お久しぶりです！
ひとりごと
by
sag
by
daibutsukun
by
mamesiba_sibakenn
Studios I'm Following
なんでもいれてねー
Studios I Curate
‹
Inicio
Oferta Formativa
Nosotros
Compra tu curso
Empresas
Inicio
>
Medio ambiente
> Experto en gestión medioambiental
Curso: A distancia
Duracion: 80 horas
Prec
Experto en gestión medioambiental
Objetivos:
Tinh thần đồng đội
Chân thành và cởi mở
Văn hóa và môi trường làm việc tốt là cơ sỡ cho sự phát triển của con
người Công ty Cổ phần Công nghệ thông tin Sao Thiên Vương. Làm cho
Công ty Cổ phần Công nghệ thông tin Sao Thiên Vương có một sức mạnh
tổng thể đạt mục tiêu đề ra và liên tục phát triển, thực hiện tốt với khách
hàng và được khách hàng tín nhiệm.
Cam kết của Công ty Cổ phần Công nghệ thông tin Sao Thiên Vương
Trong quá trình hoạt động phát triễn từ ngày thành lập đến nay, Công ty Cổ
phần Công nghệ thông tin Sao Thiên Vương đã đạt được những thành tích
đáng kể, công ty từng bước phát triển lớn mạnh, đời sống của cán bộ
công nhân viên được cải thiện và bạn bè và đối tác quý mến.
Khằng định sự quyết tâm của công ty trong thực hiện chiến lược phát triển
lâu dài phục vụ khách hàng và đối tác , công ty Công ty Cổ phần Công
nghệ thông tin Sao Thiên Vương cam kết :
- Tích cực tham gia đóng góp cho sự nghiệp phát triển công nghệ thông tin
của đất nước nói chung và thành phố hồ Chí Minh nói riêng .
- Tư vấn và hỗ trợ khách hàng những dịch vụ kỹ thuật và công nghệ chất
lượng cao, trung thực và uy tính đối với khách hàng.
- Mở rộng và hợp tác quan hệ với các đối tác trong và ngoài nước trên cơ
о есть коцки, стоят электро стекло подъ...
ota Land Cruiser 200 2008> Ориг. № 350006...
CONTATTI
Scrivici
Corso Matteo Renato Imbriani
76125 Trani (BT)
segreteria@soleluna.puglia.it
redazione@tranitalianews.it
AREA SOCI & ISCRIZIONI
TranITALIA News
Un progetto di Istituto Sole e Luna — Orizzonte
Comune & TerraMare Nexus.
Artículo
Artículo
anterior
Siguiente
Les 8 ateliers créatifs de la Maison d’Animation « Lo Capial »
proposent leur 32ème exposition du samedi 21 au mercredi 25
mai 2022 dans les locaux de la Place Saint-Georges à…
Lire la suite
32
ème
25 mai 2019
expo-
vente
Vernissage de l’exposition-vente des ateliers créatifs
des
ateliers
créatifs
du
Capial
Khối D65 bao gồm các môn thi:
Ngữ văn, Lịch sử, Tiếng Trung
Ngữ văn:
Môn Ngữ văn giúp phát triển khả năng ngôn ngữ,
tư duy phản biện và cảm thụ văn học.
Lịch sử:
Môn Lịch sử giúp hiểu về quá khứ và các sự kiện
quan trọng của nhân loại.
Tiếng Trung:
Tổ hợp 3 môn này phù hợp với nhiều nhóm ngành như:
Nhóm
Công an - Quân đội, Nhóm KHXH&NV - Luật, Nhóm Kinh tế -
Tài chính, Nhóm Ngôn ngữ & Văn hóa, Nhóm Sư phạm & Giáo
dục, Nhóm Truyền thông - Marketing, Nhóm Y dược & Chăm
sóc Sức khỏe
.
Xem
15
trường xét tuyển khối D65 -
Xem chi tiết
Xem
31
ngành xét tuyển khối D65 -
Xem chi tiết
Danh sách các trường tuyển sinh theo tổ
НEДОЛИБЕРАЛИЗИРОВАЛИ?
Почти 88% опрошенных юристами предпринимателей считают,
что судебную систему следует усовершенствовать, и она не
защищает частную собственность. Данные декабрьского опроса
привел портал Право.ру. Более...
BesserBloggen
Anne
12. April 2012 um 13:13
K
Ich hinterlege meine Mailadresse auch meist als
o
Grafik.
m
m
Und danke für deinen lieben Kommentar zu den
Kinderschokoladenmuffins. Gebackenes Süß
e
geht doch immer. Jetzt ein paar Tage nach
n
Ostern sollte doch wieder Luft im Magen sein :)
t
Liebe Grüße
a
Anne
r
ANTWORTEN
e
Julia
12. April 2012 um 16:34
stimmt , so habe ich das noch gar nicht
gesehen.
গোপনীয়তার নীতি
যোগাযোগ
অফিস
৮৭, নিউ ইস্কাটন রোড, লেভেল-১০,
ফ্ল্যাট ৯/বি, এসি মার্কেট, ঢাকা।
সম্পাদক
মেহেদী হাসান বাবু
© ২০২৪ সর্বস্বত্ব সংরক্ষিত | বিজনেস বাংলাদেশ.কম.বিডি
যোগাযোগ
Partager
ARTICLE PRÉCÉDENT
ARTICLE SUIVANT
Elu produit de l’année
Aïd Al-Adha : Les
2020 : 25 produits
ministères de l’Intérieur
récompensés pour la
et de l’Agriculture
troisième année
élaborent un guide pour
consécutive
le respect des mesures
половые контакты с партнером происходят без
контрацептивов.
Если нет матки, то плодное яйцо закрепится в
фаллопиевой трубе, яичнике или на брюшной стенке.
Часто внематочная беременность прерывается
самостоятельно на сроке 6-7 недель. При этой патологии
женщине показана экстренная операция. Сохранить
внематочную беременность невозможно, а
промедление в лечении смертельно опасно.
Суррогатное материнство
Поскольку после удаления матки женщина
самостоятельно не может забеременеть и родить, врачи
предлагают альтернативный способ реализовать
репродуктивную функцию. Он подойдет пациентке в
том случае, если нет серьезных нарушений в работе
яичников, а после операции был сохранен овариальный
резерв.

----

## EXERCISE
Given the records above, return exactly the lines starting at the line containing "đáng kể, công" and ending at the line containing "tư duy phản biện và cảm thụ văn học.", including both.

## EXERCISE RESPONSE
đáng kể, công ty từng bước phát triển lớn mạnh, đời sống của cán bộ
công nhân viên được cải thiện và bạn bè và đối tác quý mến.
Khằng định sự quyết tâm của công ty trong thực hiện chiến lược phát triển
lâu dài phục vụ khách hàng và đối tác , công ty Công ty Cổ phần Công
nghệ thông tin Sao Thiên Vương cam kết :
- Tích cực tham gia đóng góp cho sự nghiệp phát triển công nghệ thông tin
của đất nước nói chung và thành phố hồ Chí Minh nói riêng .
- Tư vấn và hỗ trợ khách hàng những dịch vụ kỹ thuật và công nghệ chất
lượng cao, trung thực và uy tính đối với khách hàng.
- Mở rộng và hợp tác quan hệ với các đối tác trong và ngoài nước trên cơ
о есть коцки, стоят электро стекло подъ...
ota Land Cruiser 200 2008> Ориг. № 350006...
CONTATTI
Scrivici
Corso Matteo Renato Imbriani
76125 Trani (BT)
segreteria@soleluna.puglia.it
redazione@tranitalianews.it
AREA SOCI & ISCRIZIONI
TranITALIA News
Un progetto di Istituto Sole e Luna — Orizzonte
Comune & TerraMare Nexus.
Artículo
Artículo
anterior
Siguiente
Les 8 ateliers créatifs de la Maison d’Animation « Lo Capial »
proposent leur 32ème exposition du samedi 21 au mercredi 25
mai 2022 dans les locaux de la Place Saint-Georges à…
Lire la suite
32
ème
25 mai 2019
expo-
vente
Vernissage de l’exposition-vente des ateliers créatifs
des
ateliers
créatifs
du
Capial
Khối D65 bao gồm các môn thi:
Ngữ văn, Lịch sử, Tiếng Trung
Ngữ văn:
Môn Ngữ văn giúp phát triển khả năng ngôn ngữ,
tư duy phản biện và cảm thụ văn học.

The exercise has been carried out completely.